Liu H X, Xue C X, Zhang R S, Yao X J, Liu M C, Hu Z D, Fan B T
Department of Chemistry, Lanzhou University, Lanzhou 730000, China.
J Chem Inf Comput Sci. 2004 Nov-Dec;44(6):1979-86. doi: 10.1021/ci049891a.
A new method support vector machine (SVM) and the heuristic method (HM) were used to develop the nonlinear and linear models between the capacity factor (logk) and seven molecular descriptors of 75 peptides for the first time. The molecular descriptors representing the structural features of the compounds only included the constitutional and topological descriptors, which can be obtained easily without optimizing the structure of the molecule. The seven molecular descriptors selected by the heuristic method in CODESSA were used as inputs for SVM. The results obtained by SVM were compared with those obtained by the heuristic method. The prediction result of the SVM model is better than that of heuristic method. For the test set, a predictive correlation coefficient R = 0.9801 and root-mean-square error of 0.1523 were obtained. The prediction results are in very good agreement with the experimental values. But the linear model of the heuristic method is easier to understand and ready to use for a chemist. This paper provided a new and effective method for predicting the chromatography retention of peptides and some insight into the structural features which are related to the capacity factor of peptides.

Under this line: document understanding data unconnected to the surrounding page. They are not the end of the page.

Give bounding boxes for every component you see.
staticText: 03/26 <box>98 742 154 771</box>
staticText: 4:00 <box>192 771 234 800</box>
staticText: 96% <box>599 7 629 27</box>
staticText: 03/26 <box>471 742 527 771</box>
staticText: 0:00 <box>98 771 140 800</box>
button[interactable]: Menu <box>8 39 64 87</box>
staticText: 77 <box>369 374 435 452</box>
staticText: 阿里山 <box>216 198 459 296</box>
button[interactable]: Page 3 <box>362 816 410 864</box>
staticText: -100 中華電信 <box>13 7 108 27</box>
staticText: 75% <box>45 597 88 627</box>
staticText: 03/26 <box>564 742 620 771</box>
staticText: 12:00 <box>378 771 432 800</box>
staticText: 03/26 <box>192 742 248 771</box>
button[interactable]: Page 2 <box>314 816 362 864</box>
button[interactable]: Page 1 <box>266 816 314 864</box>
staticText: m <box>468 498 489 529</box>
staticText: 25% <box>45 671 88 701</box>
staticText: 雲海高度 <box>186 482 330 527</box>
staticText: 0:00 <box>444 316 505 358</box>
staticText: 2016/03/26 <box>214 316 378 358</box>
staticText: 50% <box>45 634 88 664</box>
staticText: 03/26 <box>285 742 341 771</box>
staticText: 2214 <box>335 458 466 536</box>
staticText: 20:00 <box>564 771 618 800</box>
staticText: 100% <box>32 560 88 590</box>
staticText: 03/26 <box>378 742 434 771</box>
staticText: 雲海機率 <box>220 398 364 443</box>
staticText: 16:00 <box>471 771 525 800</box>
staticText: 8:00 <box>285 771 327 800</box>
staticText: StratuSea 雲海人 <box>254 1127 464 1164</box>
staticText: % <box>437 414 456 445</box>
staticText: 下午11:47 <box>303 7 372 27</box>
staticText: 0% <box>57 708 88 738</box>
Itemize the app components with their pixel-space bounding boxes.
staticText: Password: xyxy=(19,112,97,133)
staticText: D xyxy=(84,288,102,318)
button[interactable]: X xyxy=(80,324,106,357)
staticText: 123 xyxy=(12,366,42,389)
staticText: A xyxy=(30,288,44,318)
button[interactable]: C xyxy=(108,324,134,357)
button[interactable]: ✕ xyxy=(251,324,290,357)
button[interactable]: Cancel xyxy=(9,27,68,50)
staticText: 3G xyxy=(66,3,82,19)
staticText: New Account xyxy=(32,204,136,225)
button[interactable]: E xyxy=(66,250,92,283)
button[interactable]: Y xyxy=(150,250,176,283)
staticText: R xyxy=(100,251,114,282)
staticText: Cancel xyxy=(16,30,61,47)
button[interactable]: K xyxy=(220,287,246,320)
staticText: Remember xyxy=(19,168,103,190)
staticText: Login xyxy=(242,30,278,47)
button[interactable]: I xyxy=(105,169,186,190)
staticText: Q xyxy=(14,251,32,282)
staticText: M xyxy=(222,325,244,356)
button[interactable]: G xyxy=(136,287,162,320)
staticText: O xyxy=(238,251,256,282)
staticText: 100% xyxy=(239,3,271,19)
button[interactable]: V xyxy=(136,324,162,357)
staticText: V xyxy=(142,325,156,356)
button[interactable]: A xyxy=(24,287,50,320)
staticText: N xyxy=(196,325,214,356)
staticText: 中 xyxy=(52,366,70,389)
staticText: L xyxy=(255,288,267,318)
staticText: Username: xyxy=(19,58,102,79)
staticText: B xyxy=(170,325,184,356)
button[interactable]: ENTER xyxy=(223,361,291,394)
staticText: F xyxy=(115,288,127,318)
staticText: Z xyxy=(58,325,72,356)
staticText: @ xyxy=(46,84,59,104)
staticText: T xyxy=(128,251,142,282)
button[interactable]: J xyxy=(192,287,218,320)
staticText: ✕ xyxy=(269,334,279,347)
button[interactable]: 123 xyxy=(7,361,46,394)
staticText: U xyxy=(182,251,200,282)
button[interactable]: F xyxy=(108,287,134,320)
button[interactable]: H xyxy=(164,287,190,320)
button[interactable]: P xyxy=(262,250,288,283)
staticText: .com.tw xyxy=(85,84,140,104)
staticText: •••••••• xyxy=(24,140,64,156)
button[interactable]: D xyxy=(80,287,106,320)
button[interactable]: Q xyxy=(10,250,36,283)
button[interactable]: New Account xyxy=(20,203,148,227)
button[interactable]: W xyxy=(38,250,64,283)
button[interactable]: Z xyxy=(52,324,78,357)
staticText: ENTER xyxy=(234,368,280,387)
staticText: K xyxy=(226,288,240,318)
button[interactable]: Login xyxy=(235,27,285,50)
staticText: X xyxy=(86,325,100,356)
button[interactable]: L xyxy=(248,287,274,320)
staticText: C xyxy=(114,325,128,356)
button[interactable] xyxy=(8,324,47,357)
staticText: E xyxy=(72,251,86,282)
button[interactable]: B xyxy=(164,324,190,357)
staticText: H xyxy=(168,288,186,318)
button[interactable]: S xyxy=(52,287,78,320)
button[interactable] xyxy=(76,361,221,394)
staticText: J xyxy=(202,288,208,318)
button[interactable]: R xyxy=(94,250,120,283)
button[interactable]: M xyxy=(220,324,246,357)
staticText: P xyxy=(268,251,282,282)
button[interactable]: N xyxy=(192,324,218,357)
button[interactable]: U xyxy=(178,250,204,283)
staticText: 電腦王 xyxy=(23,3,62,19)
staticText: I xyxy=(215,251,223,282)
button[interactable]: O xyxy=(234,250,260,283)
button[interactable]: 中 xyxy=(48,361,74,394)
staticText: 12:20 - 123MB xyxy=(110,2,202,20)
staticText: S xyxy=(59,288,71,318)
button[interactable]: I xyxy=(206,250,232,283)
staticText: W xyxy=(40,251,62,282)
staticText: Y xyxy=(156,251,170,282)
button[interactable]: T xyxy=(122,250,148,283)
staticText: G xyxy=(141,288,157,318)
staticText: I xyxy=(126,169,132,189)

首次使用一种新方法支持向量机(SVM)和启发式方法(HM)来建立75种肽的容量因子(logk)与七个分子描述符之间的非线性和线性模型。代表化合物结构特征的分子描述符仅包括组成和拓扑描述符,无需优化分子结构即可轻松获得。启发式方法在CODESSA中选择的七个分子描述符用作支持向量机的输入。将支持向量机得到的结果与启发式方法得到的结果进行比较。支持向量机模型的预测结果优于启发式方法。对于测试集,得到预测相关系数R = 0.9801,均方根误差为0.1523。预测结果与实验值非常吻合。但是启发式方法的线性模型更易于理解,并且便于化学家使用。本文提供了一种预测肽色谱保留的新的有效方法,并对与肽容量因子相关的结构特征有了一些见解。